The Respondents opposed the application and had raised a preliminary objection to it on the grounds that the Court does not have Jurisdiction to extend time limited under Section 8(9) of the Land Disputes Tribunal Act No.18 of 1990 (Repealed). It is as well submitted by the Respondents that the application has been made 10 years after which amounts to inordinate delay and are guilty of laches. Lastly, it is contended by the Respondents that the Land Dispute Appeals Committee delivered its finding on 26/5/2008 and the Court cannot amend and or correct any part of that findings, including the date. They relied on the decisions of Nyagilo Adie’nga and Another -vs- Ayoko Adie’nga (2015) eKLR. In this one the Court said it could not have allowed the application on account of inordinate delay of over (1) year, in lodging the application. The other case is of Esther Tala Chebiegon -vs- Kiplagat Arap Biator (2005) eKLR, in which Justice Kimaru observed that the 60 days right of appeal envisaged under Section 8(9) of the Land Disputes Tribunal Act, has no allowance for extention of time beyond 60 days. The last case is of Duncan Muchina Gachuri and 3 others -vs- Dadson Macharia Gachuri and 2 others, where the Court made a finding that the Court has no Jurisdiction to extend time fixed by statute and where the legislature did not donate the discretion to the Court to do so.
Having weighed the facts and the law applicable on the raised issues, I do find that the Court cannot ignore an apparent error on record as justice would demand that the Court considers the correct position and make a finding that serves the ends of justice. This is why Article 159(1)(d) of the Constitution states that Justice shall be administered without undue regard to procedural technicalities. There is no dispute that the decision intended to be appealed against was delivered on 26/5/2009 and not 26/5/2008 as dated.
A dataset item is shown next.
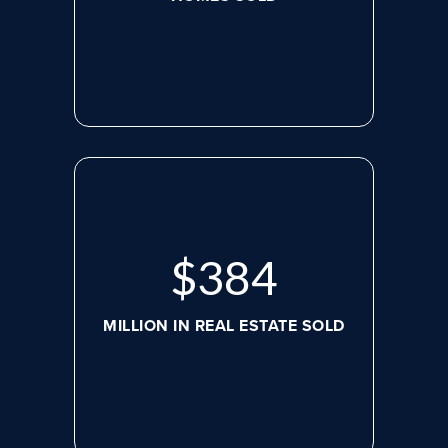
$
507
MILLION IN REAL ESTATE SOLD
The appeal against it, lodged on 24/7/2009 was therefore within the allowed 60 days. However, what forms the Achilles’ heel in the applicant’s application is that the Notice of Motion was filed on 13th June, 2018. They have waited for 9 years to bring up the application since filing the appeal. Surely the delay is inordinate and are guilty of laches. On the ground the application is unmerited and is accordingly dismissed with costs to the Respondents.